Over the past couple of days, the global stock markets seem to have turned-up from the dismal decline of the first two and-a-half weeks of the year.  Today in fact, the Dow Jones Industrial Average closed up by 211 points and NASDAQ, which has been beaten-down even more, was up by 110 points.  Perhaps it is a little early, however, to assume that stocks are out of their stupor yet; but, we can certainly hope so.

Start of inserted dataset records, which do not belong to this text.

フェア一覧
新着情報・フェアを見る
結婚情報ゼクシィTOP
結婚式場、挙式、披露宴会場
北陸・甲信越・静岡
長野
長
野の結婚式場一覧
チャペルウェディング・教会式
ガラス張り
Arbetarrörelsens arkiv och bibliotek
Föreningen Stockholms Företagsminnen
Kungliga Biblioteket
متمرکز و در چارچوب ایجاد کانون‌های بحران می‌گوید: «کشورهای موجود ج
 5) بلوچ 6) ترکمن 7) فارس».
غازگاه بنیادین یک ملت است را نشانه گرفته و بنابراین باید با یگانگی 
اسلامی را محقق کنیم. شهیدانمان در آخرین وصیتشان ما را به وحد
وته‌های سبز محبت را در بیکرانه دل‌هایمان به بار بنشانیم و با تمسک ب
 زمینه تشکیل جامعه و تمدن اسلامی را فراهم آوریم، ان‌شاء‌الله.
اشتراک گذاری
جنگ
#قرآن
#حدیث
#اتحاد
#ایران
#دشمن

Last Friday, a doctor that I often discuss the financial markets with, told me that his broker has been suggesting that he buy some stock in Amazon.  That brings me to the Stocks and Groceries analogy.  Over the past year, Amazon (AMZN) and Netflix (NFLX) have doubled in price.  Does that mean that they are good buys now?  Remember that brokers make money when clients buy or sell; but, not when cash just sits idle on the sidelines.

Many investors, like my doctor, do not have a clue as to what a good price for a stock is.  Consider, however, when whoever does the grocery shopping in your family goes to the market, they generally have an idea as to what a pound of beef or pork should be, and similarly for: a gallon of milk; a dozen eggs; a head of lettuce; toothpaste; cereal; etc.  Well, we have a similar measure for stocks: it’s called the “P/E Ratio”.

The P/E, or price-to-earnings ratio, is what an investor might pay for the earnings per share of a particular stock.  That’s just like the price per pound, ounce, gallon, etc. at the market.  The most common benchmark is the P/E for the Standard and Poor’s 500 Index of large company stocks, which currently runs around 15.73X—meaning that an investor would be paying $15.73 for each $1.00 of those corporations’ earnings per share.

Now, there is nothing sacrosanct about the S&P’s P/E.  Some stocks are growing faster and deserve to trade at a higher “multiple”, as the P/E is often referred to.  And other companies, generally more mature and slower-growing, might trade at a lower P/E.  But, what about AMZN and NFLX?

Amazon closed today at $596.38 per share, with a P/E of 864.32 times earnings. I believe that it is important to note, however, that Amazon’s Earnings per Share, over the past five years has been: $1.79 (estimated) in 2015; and continuing on at -0.52; +0.59; -0.09 and +1.37 through that span.  And Netflix closed today at $100.72, for a P/E of 354.65 times earnings.  The NFLX per share earnings over the past five years was: $0.28 est. in 2015; 0.62; 0.26; 0.04 and 0.61.

Among the analysts who cover these two companies 84.5 % rank AMZN either a “Strong Buy” or a “Buy” (out of five rankings) and 63% rank NFLX in those top two categories.  So, brokers who might recommend buying these stocks do have some credibility.  But, how does that compare to the price for the S&P 500—or a pound of ground beef? Also consider the fact that Wall Street analysts rarely assign “Sell” ratings.

Consider how technologies have changed, and oftentimes with even newer trends replacing the last “Big Thing”?  Societies’ likes and dislikes are also quite whimsical, and subject to change, as well.  So, is it really worth it to pay $864.32 or even $354.65 for the stock of relatively new companies when just $15.73 will buy the average of tried and true large companies?



  1. #1 by andrepartridge on January 26, 2016 - 2:32 PM

    Reblogged this on Memoirs of an Investor and commented:
    Great out of the box thinking when it comes to buying stocks! Top article!

  2. #2 by cheekos on March 9, 2016 - 7:07 PM

    By the way, Wall Street analysts–and perhaps those in other financial capitals–rarely ever assign a Sell Rating. That’s because corporations are important clients of Wall Street Firms, for institutional trading, as well as Merger and Acquisition business.